* **What is being asked**
Working from the records below, repeat exactly the lines starting at the line that contains "Cezayir Menekşesi v2 Sayı:3" and ending at the line that contains "Çizgi Roman Ansiklopedisi - ALFA", inclusive.

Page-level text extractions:
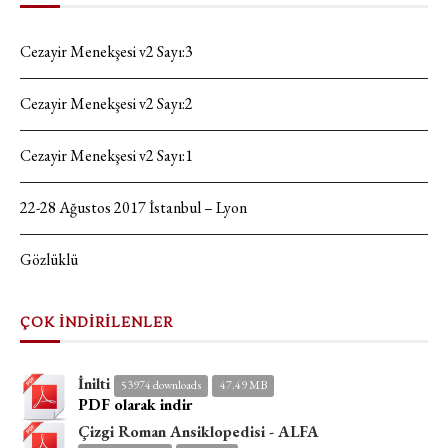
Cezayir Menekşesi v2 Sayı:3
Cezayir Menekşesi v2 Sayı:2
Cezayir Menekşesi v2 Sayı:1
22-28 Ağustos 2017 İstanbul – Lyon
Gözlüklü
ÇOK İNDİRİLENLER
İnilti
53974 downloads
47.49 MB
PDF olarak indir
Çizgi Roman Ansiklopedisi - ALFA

...

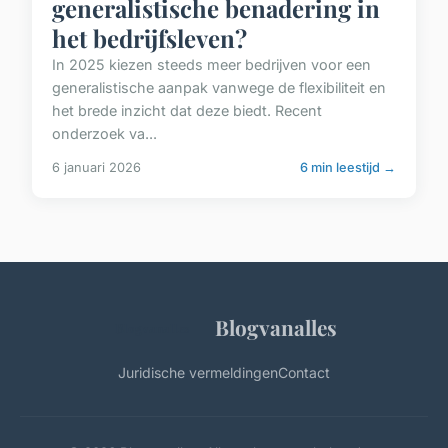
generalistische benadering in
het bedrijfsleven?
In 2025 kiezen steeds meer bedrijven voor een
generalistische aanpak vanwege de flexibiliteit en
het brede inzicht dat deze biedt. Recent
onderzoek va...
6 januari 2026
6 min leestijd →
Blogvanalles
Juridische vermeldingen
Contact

* **Solution for this exercise**
Cezayir Menekşesi v2 Sayı:3
Cezayir Menekşesi v2 Sayı:2
Cezayir Menekşesi v2 Sayı:1
22-28 Ağustos 2017 İstanbul – Lyon
Gözlüklü
ÇOK İNDİRİLENLER
İnilti
53974 downloads
47.49 MB
PDF olarak indir
Çizgi Roman Ansiklopedisi - ALFA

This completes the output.